Each line of the data below that contains "nevera" must be copied.
***
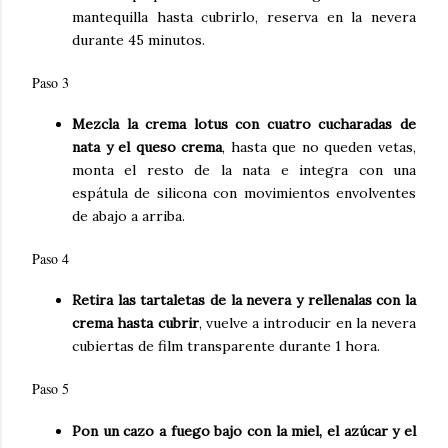
mantequilla hasta cubrirlo, reserva en la nevera
durante 45 minutos.
Paso 3
Mezcla la crema lotus con cuatro cucharadas de
nata y el queso crema
, hasta que no queden vetas,
monta el resto de la nata e integra con una
espátula de silicona con movimientos envolventes
de abajo a arriba.
Paso 4
Retira las tartaletas de la nevera y rellenalas con la
crema hasta cubrir
, vuelve a introducir en la nevera
cubiertas de film transparente durante 1 hora.
Paso 5
Pon un cazo a fuego bajo con la miel, el azúcar y el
***
▸ SOLUTION BELOW
mantequilla hasta cubrirlo, reserva en la nevera
Retira las tartaletas de la nevera y rellenalas con la
, vuelve a introducir en la nevera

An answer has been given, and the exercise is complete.